Madeleine: “Give me ten dollars.”
Sonnet: “Try again.”
Madeleine: “Give me ten dollars now.”
“Assuming you change your manners and I give you ten dollars, what are you going to do with that money?”
Madeleine: “I don't know. That is why I'm going the snack bar.”
Eitan: “I want some nachos and chocolate.”
Madeleine: “I am going to get a slushie. Or some skittles.”
Me: “You eat that stuff?
Madeleine: “Dad! We're kids. Of course we do.”

Rec Center

Eitan comes back from the snack bar.
Me: “What did you get?”
Eitan: “A 'Choco-Taco.'”
Me: “What's that?”
Eitan: “Um, dad, it's a chocolate taco.”
Eitan: “I love the creamy chocolaty bit. Every one is in the mood for it.”
Me: “If you're a kid....”
Eitan fondles his 'Choco-Taco,' takes bite, rolls eyes back into head.

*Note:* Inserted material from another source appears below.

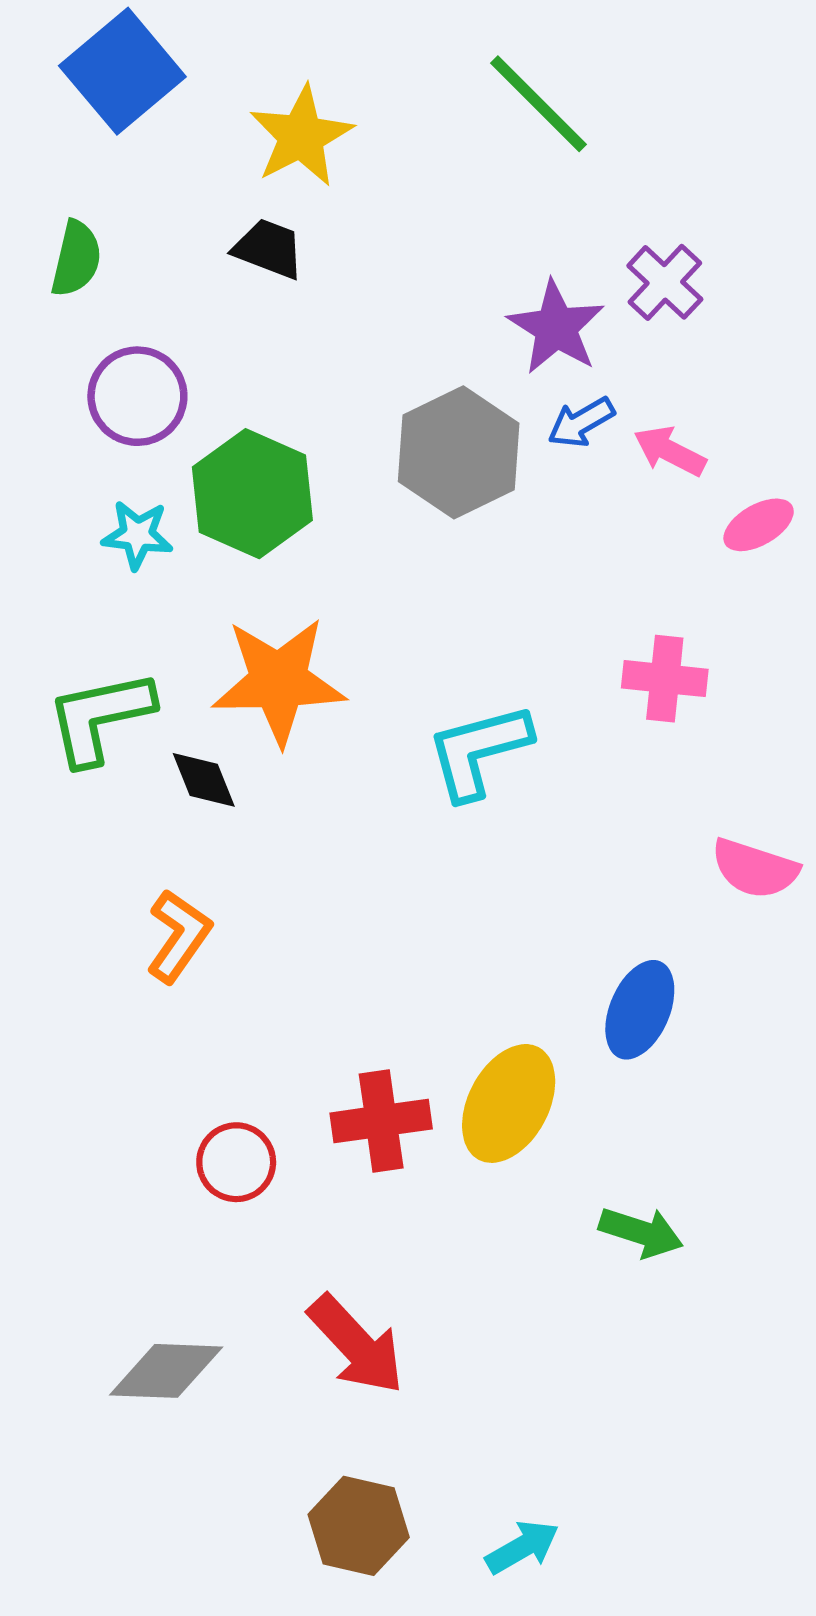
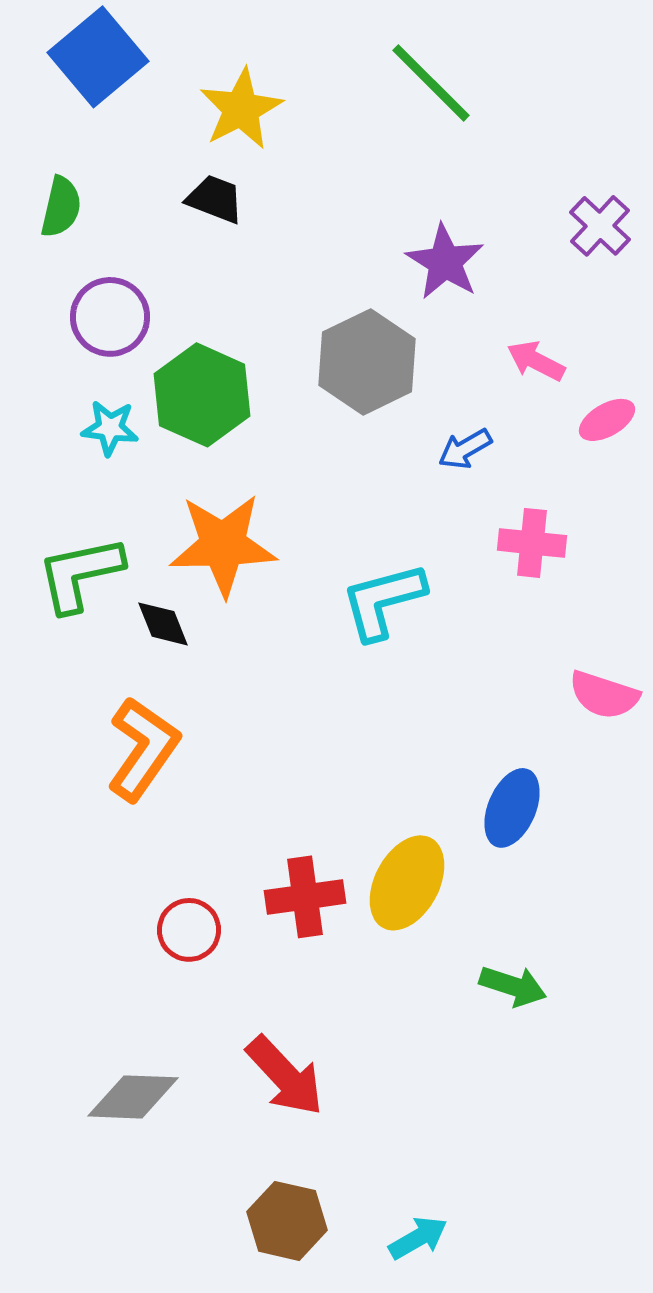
purple cross: (665, 282) -> (600, 226), moved
blue arrow: (581, 422) -> (465, 449), moved
orange L-shape: (179, 936) -> (143, 749), size x1.4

Sonnet gets the kids a “mix-pack” of various cereals.
Me: "What's your favorite?"
Madeleine: "Frosted Flakes and Fruity Loops ."
Me: "Do you eat those first?"
Madeleine: "I save the best for last. And by the way they're not my favorite cereal."
Me: "What is your favorite cereal?"
Madeleine ponders this for a moment.
Eitan: "Cocoa Rocks? Sugar Pops? Captain Crunch?"
Me: "What's yours?"
Eitan: "Cookie Crisp which are chocolate chip cookies."
Me: "Your mother lets you eat those?"
Eitan. "No, you do."
Me: "Really? Like, when?"
Eitan: "When we were in Cuchara."

Saturday, August 7

South Grove

Katie, despite her knee surgery last week, is trooper on our six mile hike of the South Grove. Here they are next to an old friend.

At the dinner table.
Madeleine: “I hate being the youngest in the family.”
Sonnet: “You're not - Tommy is the youngest."
Madeleine: “Wait, listen to me. Tommy is, like, a teenager because hamsters only live to three-years old.”
Sonnet: “Touchee.”
Madeleine: “What does that mean?”
Sonnet: “You scored a point.”

Old Agassiz

We hike the South Grove and see the largest tree in the world: the Louis Agassiz tree which is "only" 250 tall, but it is over 25 feet in diameter six feet above the ground (my picture of a more humble brethren). Looking upwards, it is easy to compare the tree to an oil tanker or skyscraper. Sierra redwood trees are the largest trees in the world with many here between 250 and 300 feet tall and the tallest about 325 feet high. While their height is impressive, the real wonder of a sierra redwood lies in its bulk: many of these giants have diameters in excess of 30 feet near the ground, with a corresponding circumference of over 94 feet.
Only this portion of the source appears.